World’s 1st Just-in-Time Cloud DR (VMware Cloud)… Everything Techies Need to Know….

No, the title of this post isn’t a clickbait.

Organizations spend hundreds of thousands of dollars per year to keep Disaster Recovery (DR) datacenters operational while they wait for disaster to strike so they can realize that huge upfront and ongoing investment, but at the same time crossing fingers and hoping that the tragedy never happens. In many ways, DR datacenters are like insurance with huge upfront premiums.

Cloud DR where you only pay when needed has been an unfulfilled promise by all sorts of vendors, especially for those running applications on the VMware ecosystem.

There are just too many datacenter components that need to be in place before any IT organization could even start considering Cloud DR; things like networks, resource pools, folders, datastores, IP addresses, VM, replication, etc. Further, if the Cloud does not support VMware those VMs would need to be converted into a new disk format. And yes, it’s unbelievable that some vendors actually offer such VM conversions, and I’m not even going to get into how cumbersome these conversions really are.

However, even if VM and infrastructure conversions are successful and you have been able to successfully failover your entire datacenter, then you will need to start worrying about the failback process. How do you replicate all the changes back and how to do so in a way that your organization is not charged exorbitant egress costs for a full private datacenter re-seeding.

Cloud DR with VM Conversion and no Failback are akin to Helicopters with Ejection Seats. Good Luck!

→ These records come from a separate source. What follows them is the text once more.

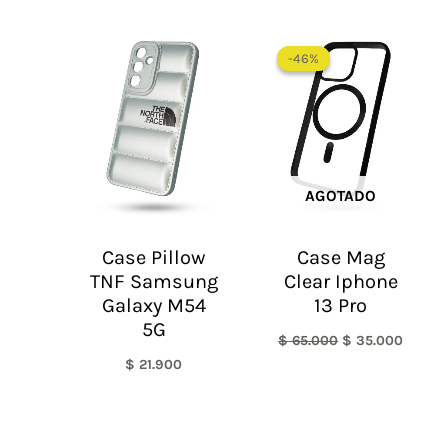
El
El
precio
precio
-46%
-46%
original
actual
era:
es:
$ 65.000.
$ 35.0
AGOTADO
Case Pillow
Case Mag
TNF Samsung
Clear Iphone
Galaxy M54
13 Pro
5G
$
65.000
$
35.000
$
21.900
El
El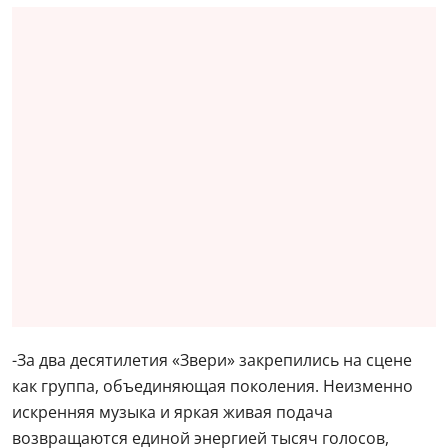
-За два десятилетия «Звери» закрепились на сцене
как группа, объединяющая поколения. Неизменно
искренняя музыка и яркая живая подача
возвращаются единой энергией тысяч голосов,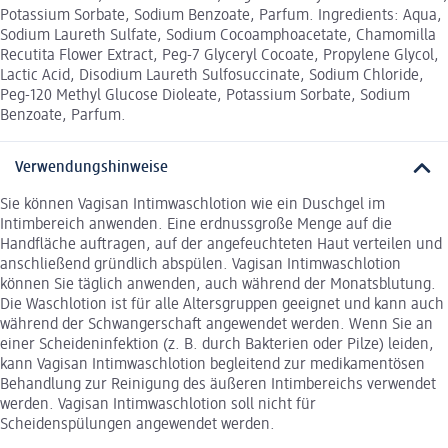
Potassium Sorbate, Sodium Benzoate, Parfum. Ingredients: Aqua,
Sodium Laureth Sulfate, Sodium Cocoamphoacetate, Chamomilla
Recutita Flower Extract, Peg-7 Glyceryl Cocoate, Propylene Glycol,
Lactic Acid, Disodium Laureth Sulfosuccinate, Sodium Chloride,
Peg-120 Methyl Glucose Dioleate, Potassium Sorbate, Sodium
Benzoate, Parfum.
Verwendungshinweise
Sie können Vagisan Intimwaschlotion wie ein Duschgel im
Intimbereich anwenden. Eine erdnussgroße Menge auf die
Handfläche auftragen, auf der angefeuchteten Haut verteilen und
anschließend gründlich abspülen. Vagisan Intimwaschlotion
können Sie täglich anwenden, auch während der Monatsblutung.
Die Waschlotion ist für alle Altersgruppen geeignet und kann auch
während der Schwangerschaft angewendet werden. Wenn Sie an
einer Scheideninfektion (z. B. durch Bakterien oder Pilze) leiden,
kann Vagisan Intimwaschlotion begleitend zur medikamentösen
Behandlung zur Reinigung des äußeren Intimbereichs verwendet
werden. Vagisan Intimwaschlotion soll nicht für
Scheidenspülungen angewendet werden.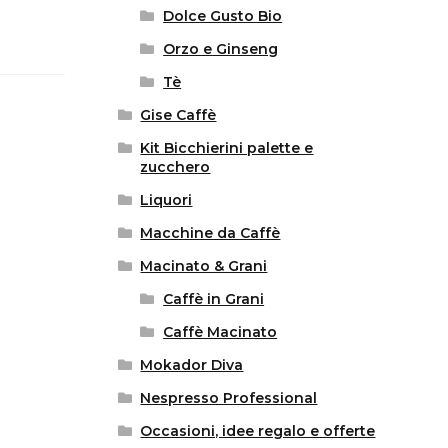
Dolce Gusto Bio
Orzo e Ginseng
Tè
Gise Caffè
Kit Bicchierini palette e
zucchero
Liquori
Macchine da Caffè
Macinato & Grani
Caffè in Grani
Caffè Macinato
Mokador Diva
Nespresso Professional
Occasioni, idee regalo e offerte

Honestly, there are just so many things that could go wrong in this process that most IT organizations would not even dare to start thinking about the cloud as a way to eliminate DR costs.

How wonderful would be if VMware workloads could reliably use the VMware Cloud on AWS for DR? Datrium is announcing today a groundbreaking new service and another piece of the Automatrix platform.

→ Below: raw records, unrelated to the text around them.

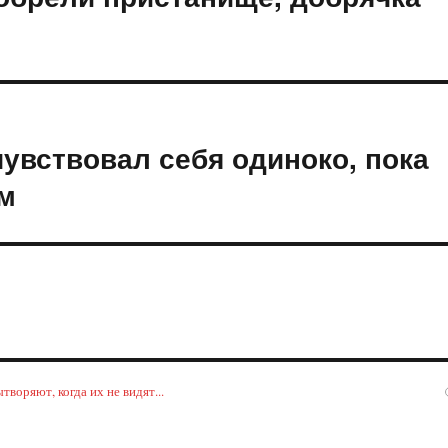
чувствовал себя одиноко, пока
ом
воряют, когда их не видят...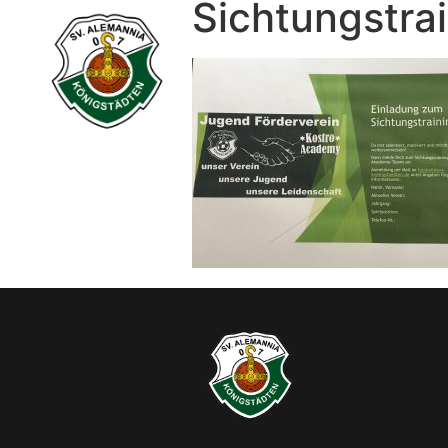
Sichtungstra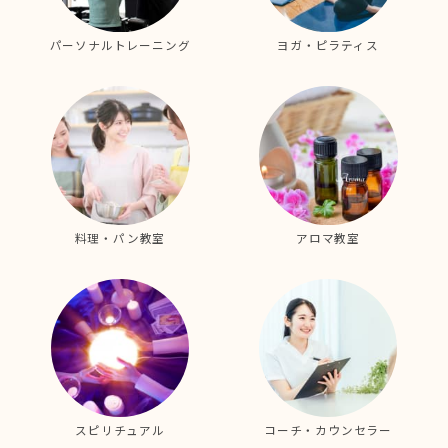
パーソナルトレーニング
ヨガ・ピラティス
料理・パン教室
アロマ教室
スピリチュアル
コーチ・カウンセラー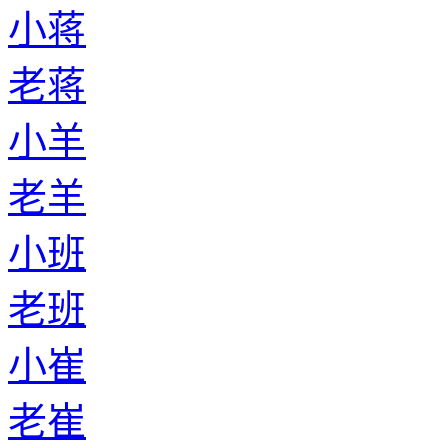
小蒋
老蒋
小羊
老羊
小班
老班
小崔
老崔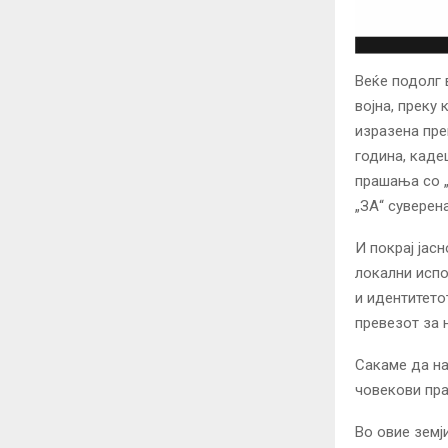
Веќе подолг 
војна, преку 
изразена пре
година, каде
прашања со „
„ЗА“ суверен
И покрај јас
локални испо
и идентитето
превезот за 
Сакаме да на
човекови прав
Во овие земј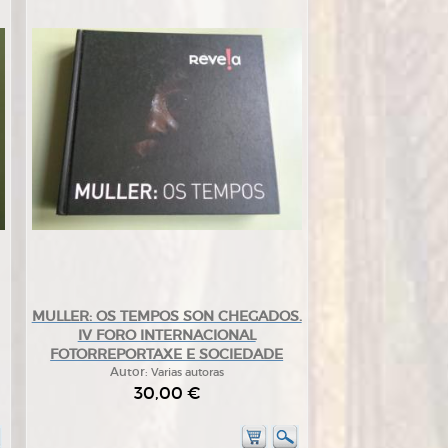
MULLER: OS TEMPOS SON CHEGADOS.
IV FORO INTERNACIONAL
FOTORREPORTAXE E SOCIEDADE
Autor:
Varias autoras
30,00 €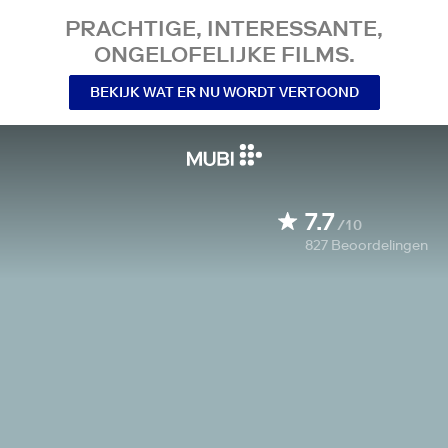
PRACHTIGE, INTERESSANTE,
ONGELOFELIJKE FILMS.
BEKIJK WAT ER NU WORDT VERTOOND
7.7
/10
827
Beoordelingen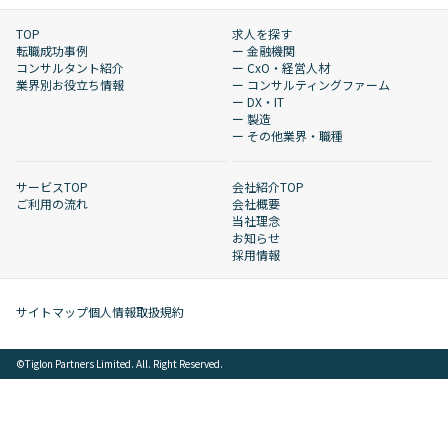
TOP
求人を探す
転職成功事例
ー 金融機関
コンサルタント紹介
ー CxO・経営人材
業界別お役立ち情報
ー コンサルティングファーム
ー DX・IT
ー 製造
ー その他業界・職種
サービスTOP
会社紹介TOP
ご利用の流れ
会社概要
当社理念
お知らせ
採用情報
サイトマップ
個人情報取扱規約
©︎Tiglon Partners Limited. All. Right Reserved.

DRaaS, or DR-as-a-Service.

At a high-level DRaaS if a complete DR solution offered as a subscription that leverages the VMware Cloud and native Datrium cloud-based backups to deliver a fully-orchestrated low cost, low RPO and lower RTO disaster recovery for the VMware ecosystem. Ok, there’s a lot to unpack here.

First things first… follow the numbers as things will start to make sense.

1) Datrium DVX on-premise provides high-performance storage with built-in backup. Individual and granular native VM snapshots can be kept on the system for many years. The universal dedupe and compression make the whole solution very cost-effective.

2) All backups are replicated to Cloud DVX, an as-a-service backup vault on AWS. Cloud DVX uses S3 as a repository of backups stored in a native compressed and deduplicated form. On-premises DVX systems send native forever- incremental backups to Cloud DVX. Global Deduplication ensures that data is transferred only when needed. The built-in Datrium VPN ensures there are no transfer charges during backup.

3) ControlShift is a DR orchestration service that executes DR plans and provisions and monitors SDDCs in VMware Cloud on AWS. DR plans and states are stored in a highly-available Plan database replicated across multiple availability zones. Built-in self-healing ensures that, in the event of public cloud unavailability, all affected Datrium services automatically migrate to a healthy availability zone without any data loss.

All Datrium services are deployed as AMIs into a Datrium-created VPC and Subnet. VPC endpoints used to access all other external services required by ControlShift and Cloud DVX are created automatically. All components are monitored and restarted for high availability and resilience. All required state is replicated to ensure resilience.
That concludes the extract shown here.